WHAT THE TASK ASKS: Return the records below exactly as they are written.

Saved data entries:
═══
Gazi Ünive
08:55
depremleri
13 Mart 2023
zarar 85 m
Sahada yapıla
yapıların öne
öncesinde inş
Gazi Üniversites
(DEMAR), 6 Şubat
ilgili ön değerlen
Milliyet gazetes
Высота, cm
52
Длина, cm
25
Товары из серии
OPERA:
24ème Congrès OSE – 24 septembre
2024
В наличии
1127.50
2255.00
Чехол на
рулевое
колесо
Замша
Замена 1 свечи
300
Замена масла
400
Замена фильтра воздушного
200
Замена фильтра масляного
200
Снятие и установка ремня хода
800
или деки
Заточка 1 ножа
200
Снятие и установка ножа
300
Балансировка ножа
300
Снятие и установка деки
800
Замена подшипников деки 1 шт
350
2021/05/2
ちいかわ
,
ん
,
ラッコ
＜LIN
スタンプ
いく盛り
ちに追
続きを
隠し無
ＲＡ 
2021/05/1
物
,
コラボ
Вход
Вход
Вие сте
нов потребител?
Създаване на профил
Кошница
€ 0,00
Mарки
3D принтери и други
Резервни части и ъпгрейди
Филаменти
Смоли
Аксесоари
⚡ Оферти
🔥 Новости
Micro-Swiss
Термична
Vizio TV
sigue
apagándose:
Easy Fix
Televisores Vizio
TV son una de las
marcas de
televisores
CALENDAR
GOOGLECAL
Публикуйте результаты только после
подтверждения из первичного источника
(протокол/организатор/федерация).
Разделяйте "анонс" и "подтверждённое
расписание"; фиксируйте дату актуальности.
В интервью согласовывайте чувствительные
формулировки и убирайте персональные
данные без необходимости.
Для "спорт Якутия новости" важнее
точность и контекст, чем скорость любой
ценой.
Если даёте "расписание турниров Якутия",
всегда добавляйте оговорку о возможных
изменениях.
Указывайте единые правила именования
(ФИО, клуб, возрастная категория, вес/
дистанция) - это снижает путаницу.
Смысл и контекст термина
═══
SOLUTION:
Gazi Ünive
08:55
depremleri
13 Mart 2023
zarar 85 m
Sahada yapıla
yapıların öne
öncesinde inş
Gazi Üniversites
(DEMAR), 6 Şubat
ilgili ön değerlen
Milliyet gazetes
Высота, cm
52
Длина, cm
25
Товары из серии
OPERA:
24ème Congrès OSE – 24 septembre
2024
В наличии
1127.50
2255.00
Чехол на
рулевое
колесо
Замша
Замена 1 свечи
300
Замена масла
400
Замена фильтра воздушного
200
Замена фильтра масляного
200
Снятие и установка ремня хода
800
или деки
Заточка 1 ножа
200
Снятие и установка ножа
300
Балансировка ножа
300
Снятие и установка деки
800
Замена подшипников деки 1 шт
350
2021/05/2
ちいかわ
,
ん
,
ラッコ
＜LIN
スタンプ
いく盛り
ちに追
続きを
隠し無
ＲＡ 
2021/05/1
物
,
コラボ
Вход
Вход
Вие сте
нов потребител?
Създаване на профил
Кошница
€ 0,00
Mарки
3D принтери и други
Резервни части и ъпгрейди
Филаменти
Смоли
Аксесоари
⚡ Оферти
🔥 Новости
Micro-Swiss
Термична
Vizio TV
sigue
apagándose:
Easy Fix
Televisores Vizio
TV son una de las
marcas de
televisores
CALENDAR
GOOGLECAL
Публикуйте результаты только после
подтверждения из первичного источника
(протокол/организатор/федерация).
Разделяйте "анонс" и "подтверждённое
расписание"; фиксируйте дату актуальности.
В интервью согласовывайте чувствительные
формулировки и убирайте персональные
данные без необходимости.
Для "спорт Якутия новости" важнее
точность и контекст, чем скорость любой
ценой.
Если даёте "расписание турниров Якутия",
всегда добавляйте оговорку о возможных
изменениях.
Указывайте единые правила именования
(ФИО, клуб, возрастная категория, вес/
дистанция) - это снижает путаницу.
Смысл и контекст термина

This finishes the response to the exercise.